Continued from part 1

Dealing with physics

My original plan of simply reading the leads via an analog pin fell apart once I closed up the unit and retested. The values became sporadic and unreliable. The solution is to treat the original board as a pushbutton.

New configuration

  • plug a 2k resistor into 5v
  • from the other end of the resistor, run one lead to both:
    • digital pin 2
    • a pushbutton lead
  • run the other pushbutton lead to ground

The state of the button can now be read via pin 2

Testing the new configuration

I purchased a cheap electronics kit, complete with breadboard, resistors, LEDs, and power source.

easy button apart

More trouble

When I put everything together in a mock assembly:

  • The button responded poorly or not at all
  • The Easy Button to made noise (!?)

The source of the noise was a speaker attached to the pcb. I’m not sure why this behavior started, but desoldering it cleared up both issues.
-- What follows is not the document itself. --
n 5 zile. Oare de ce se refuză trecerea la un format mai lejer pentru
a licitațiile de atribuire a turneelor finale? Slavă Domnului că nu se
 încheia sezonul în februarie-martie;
first attempt at soldering

what a mess

The base

I found an acrylic Arduino case to use as the base. With some modification, It can be attached via two of the bottom screws of the button shell.

a case as the base

Closing it up

what a mess

what a mess

The software

The HID-Project library is used in a simple sketch to handle the button debounce and HID output. It could easily be modified to output as a keyboard instead.

Testing it out

Control Panel

In the Game Controllers control panel, the device registers as Arduino Leonardo. Pressing the button controls gamepad button 1.

validating the input

Kerbal setup

As mentioned in part 1, the only read-world purpose that I can think of at the moment is to use it as a launch stage binding in Kerbal Space Program. Simple bind it from the main menu. Make sure to unbind space bar in order to eliminate accidental staging (the whole point !)

validating the input

The final result

Mostly pointless? Yes, but it was an excuse to put an Arduino to work as well as provide an electronics refresher.